13th IAAF World Athletics Championships Daegu 2011 - Day Nine

Getty Images

Getty Images

In the last two years, South African runner Caster Semenya hasn’t shown the 800m form that made her famous, when she took gold at the 2009 World Championships and silver at the 2011 Worlds and 2012 Olympics, and led to a gender-test controversy.

Semenya, 24, hasn’t registered an 800m time yet this year and ranked No. 139 in the world last year, clocking 2:02.66 for 10th place at a meet in Rome on June 5 (she won the 2009 World title in 1:55.45).

In 2013, she failed to qualify for the World Championships and has also dealt with injury and a coaching change since the London 2012 Games.

Still, Semenya is determined to reach her dreams, to become an Olympic champion and world-record holder, she told the BBC. She was asked if she was scared to win at the Olympics, a claim some made believing she didn’t want the added attention toward the gender-testing controversy.

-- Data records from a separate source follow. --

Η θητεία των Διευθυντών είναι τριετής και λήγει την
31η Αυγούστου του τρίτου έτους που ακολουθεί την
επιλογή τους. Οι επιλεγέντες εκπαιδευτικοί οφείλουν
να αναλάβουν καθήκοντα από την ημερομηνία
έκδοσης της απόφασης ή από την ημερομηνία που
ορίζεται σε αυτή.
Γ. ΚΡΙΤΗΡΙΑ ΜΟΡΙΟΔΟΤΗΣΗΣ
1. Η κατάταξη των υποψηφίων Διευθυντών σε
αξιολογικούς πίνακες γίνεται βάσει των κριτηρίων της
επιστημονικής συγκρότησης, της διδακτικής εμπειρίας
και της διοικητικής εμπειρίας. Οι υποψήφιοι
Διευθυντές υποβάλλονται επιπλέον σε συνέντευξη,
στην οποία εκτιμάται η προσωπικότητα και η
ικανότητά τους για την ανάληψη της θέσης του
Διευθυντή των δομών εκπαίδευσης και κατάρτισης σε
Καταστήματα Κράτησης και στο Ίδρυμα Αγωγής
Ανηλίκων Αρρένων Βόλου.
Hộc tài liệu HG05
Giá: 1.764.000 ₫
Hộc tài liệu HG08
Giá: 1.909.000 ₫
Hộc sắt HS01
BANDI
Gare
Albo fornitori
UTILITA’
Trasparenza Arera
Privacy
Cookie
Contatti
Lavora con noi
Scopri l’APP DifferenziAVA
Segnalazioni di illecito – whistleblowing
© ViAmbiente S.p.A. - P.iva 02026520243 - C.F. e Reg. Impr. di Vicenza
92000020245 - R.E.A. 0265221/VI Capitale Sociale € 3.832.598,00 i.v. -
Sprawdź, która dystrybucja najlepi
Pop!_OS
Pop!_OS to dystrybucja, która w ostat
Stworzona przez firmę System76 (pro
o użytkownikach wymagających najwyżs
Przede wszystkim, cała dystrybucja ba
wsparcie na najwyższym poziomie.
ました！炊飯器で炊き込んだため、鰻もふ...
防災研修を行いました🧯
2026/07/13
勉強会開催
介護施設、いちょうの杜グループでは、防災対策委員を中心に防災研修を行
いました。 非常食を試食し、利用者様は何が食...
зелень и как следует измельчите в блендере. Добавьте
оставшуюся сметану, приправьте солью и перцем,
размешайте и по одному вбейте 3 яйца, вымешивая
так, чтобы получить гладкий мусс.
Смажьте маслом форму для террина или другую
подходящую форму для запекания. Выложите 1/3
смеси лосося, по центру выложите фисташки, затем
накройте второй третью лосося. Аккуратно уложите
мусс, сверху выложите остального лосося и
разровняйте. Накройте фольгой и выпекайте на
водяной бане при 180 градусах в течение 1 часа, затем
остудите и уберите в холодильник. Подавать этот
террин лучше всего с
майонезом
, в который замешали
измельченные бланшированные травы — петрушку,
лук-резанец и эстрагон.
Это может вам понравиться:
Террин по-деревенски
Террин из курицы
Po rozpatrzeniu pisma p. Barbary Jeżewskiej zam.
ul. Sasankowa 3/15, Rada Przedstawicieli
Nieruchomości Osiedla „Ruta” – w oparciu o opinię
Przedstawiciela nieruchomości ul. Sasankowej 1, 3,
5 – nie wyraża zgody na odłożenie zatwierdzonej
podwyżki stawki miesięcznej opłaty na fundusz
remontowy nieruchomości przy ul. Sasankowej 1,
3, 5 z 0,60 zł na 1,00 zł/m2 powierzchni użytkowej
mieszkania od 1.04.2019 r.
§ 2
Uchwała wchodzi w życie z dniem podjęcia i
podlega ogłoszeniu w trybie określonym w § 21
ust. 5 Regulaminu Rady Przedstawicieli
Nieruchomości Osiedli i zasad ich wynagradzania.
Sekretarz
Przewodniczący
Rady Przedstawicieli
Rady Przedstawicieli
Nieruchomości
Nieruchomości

“How can you be scared?” Semenya said. “You want to be a winner. I’m a dreamer. What I dream of is to be Olympic champion, World champion, world-record holder, so I can’t stop running because of people. If you have a problem with it, you have to come straight to me, tell me. I cannot stop because people saying, ‘She looks like a man,’ this and that. It’s their own problem; not mine.”

Semenya reflected on her breakthrough at the 2009 World Championships in Berlin, which sparked the gender-testing controversy.

“It was good memories,” she said of taking gold. “Unfortunately, we had to go this controversial story, which wasn’t really good for me. For publicity, to become a World champion, you never celebrated. ... Probably, if it wasn’t for my family, I don’t think I could have survived it.”

Her new coach, Jean Verster, told the BBC the runner could compete in multiple more Olympics.

“I don’t think we must put so much pressure on her, that it’s all or nothing this year,” Verster said. “She’s still relatively young.”